Scientific classification
- Kingdom: Animalia
- Phylum: Chordata
- Class: Amphibia
- Order: Anura
- Family: Strabomantidae
- Genus: Barycholos
- Species: B. ternetzi
- Binomial name: Barycholos ternetzi (Miranda-Ribeiro, 1937)
- Synonyms: Paludicola ternetzi Miranda-Ribeiro, 1937; Physalaemus ternetzi (Miranda-Ribeiro, 1937); Barycholos savagei Lynch, 1980;

= Barycholos ternetzi =

- Authority: (Miranda-Ribeiro, 1937)
- Conservation status: LC
- Synonyms: Paludicola ternetzi Miranda-Ribeiro, 1937, Physalaemus ternetzi (Miranda-Ribeiro, 1937), Barycholos savagei Lynch, 1980

Species of frog

Barycholos ternetzi is a species of frog in the family Strabomantidae.

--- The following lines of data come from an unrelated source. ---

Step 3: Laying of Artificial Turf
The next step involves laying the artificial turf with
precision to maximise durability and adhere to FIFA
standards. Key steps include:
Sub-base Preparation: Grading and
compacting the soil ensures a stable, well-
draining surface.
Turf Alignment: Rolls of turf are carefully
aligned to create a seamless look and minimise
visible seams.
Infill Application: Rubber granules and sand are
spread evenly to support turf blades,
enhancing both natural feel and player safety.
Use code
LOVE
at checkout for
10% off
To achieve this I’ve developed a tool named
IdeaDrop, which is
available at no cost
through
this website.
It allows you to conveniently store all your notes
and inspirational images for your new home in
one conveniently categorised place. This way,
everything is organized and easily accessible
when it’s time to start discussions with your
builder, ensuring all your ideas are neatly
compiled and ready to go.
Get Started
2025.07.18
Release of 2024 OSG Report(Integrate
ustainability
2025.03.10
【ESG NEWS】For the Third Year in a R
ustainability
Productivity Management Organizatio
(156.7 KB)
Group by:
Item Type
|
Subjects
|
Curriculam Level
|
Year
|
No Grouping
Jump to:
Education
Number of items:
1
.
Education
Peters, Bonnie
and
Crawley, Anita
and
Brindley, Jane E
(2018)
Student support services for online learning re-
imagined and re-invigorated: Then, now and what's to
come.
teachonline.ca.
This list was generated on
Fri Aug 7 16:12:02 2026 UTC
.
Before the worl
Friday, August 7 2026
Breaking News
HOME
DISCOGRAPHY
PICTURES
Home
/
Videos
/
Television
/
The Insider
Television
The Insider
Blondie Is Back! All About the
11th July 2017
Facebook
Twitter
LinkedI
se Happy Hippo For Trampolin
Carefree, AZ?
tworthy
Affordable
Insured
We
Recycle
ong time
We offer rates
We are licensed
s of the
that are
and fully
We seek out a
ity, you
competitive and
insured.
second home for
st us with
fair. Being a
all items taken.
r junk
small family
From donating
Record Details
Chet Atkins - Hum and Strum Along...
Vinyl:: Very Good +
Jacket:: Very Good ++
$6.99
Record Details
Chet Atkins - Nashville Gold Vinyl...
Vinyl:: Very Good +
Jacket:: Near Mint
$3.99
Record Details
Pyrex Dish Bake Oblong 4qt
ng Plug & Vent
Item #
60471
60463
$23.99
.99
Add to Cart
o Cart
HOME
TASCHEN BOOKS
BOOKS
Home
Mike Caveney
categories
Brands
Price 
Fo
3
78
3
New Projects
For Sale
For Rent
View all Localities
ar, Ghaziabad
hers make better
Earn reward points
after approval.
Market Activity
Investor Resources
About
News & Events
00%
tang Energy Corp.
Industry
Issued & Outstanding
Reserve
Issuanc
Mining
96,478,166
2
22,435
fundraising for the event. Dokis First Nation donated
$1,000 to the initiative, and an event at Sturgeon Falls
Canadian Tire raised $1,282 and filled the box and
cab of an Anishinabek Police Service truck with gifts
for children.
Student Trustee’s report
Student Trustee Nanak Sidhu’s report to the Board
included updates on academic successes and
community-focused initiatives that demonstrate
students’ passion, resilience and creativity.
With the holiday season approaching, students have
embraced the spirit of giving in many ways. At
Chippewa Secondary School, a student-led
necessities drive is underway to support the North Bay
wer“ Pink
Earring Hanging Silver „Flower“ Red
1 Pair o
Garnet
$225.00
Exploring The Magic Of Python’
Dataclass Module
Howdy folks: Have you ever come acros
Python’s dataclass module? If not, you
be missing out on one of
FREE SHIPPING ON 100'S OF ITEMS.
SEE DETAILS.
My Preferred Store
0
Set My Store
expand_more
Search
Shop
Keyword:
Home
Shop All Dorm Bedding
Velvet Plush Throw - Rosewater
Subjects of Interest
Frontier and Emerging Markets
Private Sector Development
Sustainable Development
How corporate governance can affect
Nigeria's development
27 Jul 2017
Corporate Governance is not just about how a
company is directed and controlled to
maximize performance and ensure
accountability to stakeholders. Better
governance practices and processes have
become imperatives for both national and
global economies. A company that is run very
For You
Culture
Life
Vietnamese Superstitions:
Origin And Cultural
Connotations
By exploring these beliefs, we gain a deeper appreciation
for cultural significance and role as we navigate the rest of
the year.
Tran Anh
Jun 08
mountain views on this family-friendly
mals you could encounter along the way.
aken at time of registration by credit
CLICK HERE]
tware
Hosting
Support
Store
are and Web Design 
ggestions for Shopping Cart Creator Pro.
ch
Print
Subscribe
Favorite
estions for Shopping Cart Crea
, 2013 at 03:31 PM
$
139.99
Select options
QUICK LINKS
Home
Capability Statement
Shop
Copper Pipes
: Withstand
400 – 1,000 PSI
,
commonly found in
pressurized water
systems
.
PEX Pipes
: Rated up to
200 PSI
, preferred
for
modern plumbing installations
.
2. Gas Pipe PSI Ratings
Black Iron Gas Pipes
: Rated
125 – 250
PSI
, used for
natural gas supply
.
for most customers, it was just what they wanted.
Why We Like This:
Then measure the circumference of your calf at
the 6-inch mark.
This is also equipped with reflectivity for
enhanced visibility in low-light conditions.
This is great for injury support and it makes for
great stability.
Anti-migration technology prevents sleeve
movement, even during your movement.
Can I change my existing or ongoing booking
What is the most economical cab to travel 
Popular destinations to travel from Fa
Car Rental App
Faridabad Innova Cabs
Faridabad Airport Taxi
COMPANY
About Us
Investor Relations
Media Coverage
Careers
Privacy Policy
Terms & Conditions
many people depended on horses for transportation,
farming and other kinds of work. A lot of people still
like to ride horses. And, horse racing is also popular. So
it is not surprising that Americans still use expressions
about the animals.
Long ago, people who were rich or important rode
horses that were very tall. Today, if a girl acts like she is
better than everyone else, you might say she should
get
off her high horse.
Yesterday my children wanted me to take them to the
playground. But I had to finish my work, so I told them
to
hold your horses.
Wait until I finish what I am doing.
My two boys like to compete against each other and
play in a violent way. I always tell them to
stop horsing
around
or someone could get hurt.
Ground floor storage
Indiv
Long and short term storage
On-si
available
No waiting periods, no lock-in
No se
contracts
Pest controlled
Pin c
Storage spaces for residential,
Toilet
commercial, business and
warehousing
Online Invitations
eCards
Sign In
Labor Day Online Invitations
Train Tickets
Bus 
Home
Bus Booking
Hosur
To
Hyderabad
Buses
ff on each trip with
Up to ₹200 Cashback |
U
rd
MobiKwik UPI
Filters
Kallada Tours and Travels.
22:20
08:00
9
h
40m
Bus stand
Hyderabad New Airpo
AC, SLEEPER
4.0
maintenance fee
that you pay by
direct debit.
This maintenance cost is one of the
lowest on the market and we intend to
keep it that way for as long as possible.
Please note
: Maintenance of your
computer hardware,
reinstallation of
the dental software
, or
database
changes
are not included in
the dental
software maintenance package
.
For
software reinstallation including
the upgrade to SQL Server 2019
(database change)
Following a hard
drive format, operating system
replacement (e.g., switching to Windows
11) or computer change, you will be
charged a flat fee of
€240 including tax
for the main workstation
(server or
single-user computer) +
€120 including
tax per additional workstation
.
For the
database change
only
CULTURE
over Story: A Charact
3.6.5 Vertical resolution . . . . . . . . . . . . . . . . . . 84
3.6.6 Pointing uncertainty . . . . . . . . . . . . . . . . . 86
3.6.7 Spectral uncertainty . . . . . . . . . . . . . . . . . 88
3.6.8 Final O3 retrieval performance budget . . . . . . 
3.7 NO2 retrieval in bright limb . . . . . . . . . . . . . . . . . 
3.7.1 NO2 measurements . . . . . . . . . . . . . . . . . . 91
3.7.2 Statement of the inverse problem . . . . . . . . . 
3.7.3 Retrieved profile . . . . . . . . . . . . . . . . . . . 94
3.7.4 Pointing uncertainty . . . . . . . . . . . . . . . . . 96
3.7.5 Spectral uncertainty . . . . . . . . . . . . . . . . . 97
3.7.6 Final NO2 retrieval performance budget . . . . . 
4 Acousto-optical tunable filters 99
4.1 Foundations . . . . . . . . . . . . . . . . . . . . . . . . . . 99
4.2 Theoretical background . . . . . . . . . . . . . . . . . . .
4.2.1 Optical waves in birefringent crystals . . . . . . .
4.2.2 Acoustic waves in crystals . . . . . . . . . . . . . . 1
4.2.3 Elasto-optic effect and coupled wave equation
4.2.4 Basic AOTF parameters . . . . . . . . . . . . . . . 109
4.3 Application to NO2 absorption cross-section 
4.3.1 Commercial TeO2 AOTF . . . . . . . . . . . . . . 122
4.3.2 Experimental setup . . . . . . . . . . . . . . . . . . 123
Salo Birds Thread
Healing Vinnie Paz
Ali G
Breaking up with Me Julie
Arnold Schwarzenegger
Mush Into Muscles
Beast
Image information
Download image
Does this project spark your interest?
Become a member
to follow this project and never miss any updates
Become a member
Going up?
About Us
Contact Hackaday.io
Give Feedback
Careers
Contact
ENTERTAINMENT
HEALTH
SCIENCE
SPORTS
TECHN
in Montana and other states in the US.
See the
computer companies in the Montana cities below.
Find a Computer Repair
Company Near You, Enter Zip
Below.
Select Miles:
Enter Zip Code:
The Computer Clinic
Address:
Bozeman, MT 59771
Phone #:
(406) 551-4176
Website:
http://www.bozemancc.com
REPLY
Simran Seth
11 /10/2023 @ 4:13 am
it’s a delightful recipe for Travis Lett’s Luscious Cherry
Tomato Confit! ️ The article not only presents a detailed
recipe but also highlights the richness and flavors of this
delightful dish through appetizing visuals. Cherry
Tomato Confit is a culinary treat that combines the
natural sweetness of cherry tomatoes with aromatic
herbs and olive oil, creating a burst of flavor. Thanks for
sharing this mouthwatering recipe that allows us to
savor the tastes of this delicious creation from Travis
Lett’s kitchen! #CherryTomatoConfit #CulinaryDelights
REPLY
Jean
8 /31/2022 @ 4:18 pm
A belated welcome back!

It is endemic to the Cerrado of central Brazil.
Its natural habitats are gallery forest and open areas in the Cerrado. It lives in the leaf-litter. This common species is declining. It is threatened by habitat loss caused by many sources (agriculture, logging, agricultural pollution, fires and dam construction). Four different vocalization of the Barycholos ternetzi have been identified. The advertisement call is the most common, an aggressive call is emitted in response to a male that is in the vicinity or neighbor male, a distress call is released when the male is found or caught, and lastly the fighting call is emitted during physical interactions.